The boys stayed at home with their dad. Playing.
We live on the ground floor, and when I came back, I rang the building intercom. Their dad opened the door downstairs and, the moment I stepped inside, I heard a noise coming from the flat. Small footsteps. Fast footsteps. Laughter. Excitement.
And then, a second later, they both appeared at the door. Running towards me.
“Mummy! Mummy!”
My youngest was stumbling as he ran. Clumsy. Unsteady. Desperate to get there first. My oldest was jumping up and down, dancing and shouting as if I had been away for days rather than just a couple of hours.
They both crashed into me at exactly the same time. Knocked me onto the floor in the middle of the hallway while each tried, in their own way, to reach my arms first. They hugged me. Pushed each other aside. Laughed. Talked over one another. They wanted to show me toys, tell me stories, have me all to themselves for a few seconds.

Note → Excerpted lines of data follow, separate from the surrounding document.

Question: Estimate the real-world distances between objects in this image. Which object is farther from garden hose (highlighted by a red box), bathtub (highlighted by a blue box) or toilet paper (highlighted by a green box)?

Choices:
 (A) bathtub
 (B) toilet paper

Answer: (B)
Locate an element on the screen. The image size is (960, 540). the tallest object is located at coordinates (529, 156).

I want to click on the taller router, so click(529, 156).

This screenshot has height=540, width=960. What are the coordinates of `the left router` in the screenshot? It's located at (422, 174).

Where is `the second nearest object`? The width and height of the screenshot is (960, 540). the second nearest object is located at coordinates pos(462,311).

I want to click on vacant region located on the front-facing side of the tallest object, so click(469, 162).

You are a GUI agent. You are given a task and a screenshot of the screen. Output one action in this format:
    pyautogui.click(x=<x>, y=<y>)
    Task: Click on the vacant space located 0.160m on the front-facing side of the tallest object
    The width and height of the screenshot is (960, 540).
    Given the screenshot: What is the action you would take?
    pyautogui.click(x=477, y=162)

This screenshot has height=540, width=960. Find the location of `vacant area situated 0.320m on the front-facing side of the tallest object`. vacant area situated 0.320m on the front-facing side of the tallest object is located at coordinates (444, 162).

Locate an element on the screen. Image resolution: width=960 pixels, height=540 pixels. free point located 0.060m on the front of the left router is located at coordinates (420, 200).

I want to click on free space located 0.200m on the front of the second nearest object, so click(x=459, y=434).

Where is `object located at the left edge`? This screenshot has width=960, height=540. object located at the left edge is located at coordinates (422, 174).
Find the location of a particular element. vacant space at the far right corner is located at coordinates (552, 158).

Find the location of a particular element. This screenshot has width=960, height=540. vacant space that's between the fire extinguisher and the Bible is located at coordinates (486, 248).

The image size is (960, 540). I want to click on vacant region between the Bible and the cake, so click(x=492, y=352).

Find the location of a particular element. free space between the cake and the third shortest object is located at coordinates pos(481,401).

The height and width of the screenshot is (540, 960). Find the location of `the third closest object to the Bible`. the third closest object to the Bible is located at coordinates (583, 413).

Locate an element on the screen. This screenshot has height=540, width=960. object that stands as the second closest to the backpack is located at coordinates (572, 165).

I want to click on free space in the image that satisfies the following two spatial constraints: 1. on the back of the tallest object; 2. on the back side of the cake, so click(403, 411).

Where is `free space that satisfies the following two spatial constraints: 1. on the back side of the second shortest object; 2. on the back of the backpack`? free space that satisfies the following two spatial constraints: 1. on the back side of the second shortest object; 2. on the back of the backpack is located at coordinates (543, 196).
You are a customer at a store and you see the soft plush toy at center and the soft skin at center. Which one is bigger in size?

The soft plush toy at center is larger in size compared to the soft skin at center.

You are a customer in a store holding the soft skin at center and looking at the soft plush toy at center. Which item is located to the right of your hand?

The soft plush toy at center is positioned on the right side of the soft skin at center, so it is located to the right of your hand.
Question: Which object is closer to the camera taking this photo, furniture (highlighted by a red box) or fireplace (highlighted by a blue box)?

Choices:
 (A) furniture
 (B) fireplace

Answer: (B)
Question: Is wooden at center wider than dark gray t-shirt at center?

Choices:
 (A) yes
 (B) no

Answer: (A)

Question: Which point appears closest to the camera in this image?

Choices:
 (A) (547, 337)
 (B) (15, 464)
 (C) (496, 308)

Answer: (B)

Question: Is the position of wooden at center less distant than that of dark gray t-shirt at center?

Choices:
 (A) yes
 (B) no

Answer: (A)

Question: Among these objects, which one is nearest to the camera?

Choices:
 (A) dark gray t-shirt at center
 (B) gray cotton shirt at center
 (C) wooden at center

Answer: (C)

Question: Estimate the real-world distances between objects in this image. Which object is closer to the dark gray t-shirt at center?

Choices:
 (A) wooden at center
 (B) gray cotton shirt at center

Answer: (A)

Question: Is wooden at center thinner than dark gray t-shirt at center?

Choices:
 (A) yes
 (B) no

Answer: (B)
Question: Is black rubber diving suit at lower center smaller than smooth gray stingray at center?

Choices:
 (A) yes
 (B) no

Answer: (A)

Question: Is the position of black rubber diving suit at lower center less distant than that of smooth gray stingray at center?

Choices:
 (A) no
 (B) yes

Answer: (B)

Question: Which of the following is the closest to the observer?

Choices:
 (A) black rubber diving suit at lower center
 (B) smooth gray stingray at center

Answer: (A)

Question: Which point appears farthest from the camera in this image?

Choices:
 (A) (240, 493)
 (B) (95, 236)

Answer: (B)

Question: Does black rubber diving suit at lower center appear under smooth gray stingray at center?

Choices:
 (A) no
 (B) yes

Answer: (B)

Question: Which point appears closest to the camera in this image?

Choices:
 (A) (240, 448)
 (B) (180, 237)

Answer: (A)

And so I sat down on the floor. One child on each leg. I wrapped my arms around both of them at the same time and covered them in kisses until they laughed even harder.
And in that moment, I smiled too. One of those smiles that isn’t forced. Isn’t survival. Isn’t an attempt to look okay. Just pure happiness finding its way into your chest without asking permission. Because in the middle of this difficult season, I constantly wonder whether I’m getting it wrong. Whether I’m doing enough to protect them from all of this. Whether I’m giving them what they need. Whether they’ll be okay. Whether this new version of our family will leave them with wounds or with happy memories.
But then there are moments like this. Small moments. Moments that are almost invisible to everyone else. And in those moments, I realise that the most important thing is still intact. Love. Security. The feeling of home. Because my children still run towards me as if I am the best place in the world. And maybe that means that, despite everything, we’re doing something right. Maybe it means they are still happy. Still whole. Still feeling loved. And perhaps this is something nobody tells us: sometimes it isn’t the big decisions that show us we’re on the right path. It’s these tiny seconds. A hug in the hallway. Two children shouting as they run towards their mother. A lap shared between them. And a heart that, for a few moments, finally stops being afraid.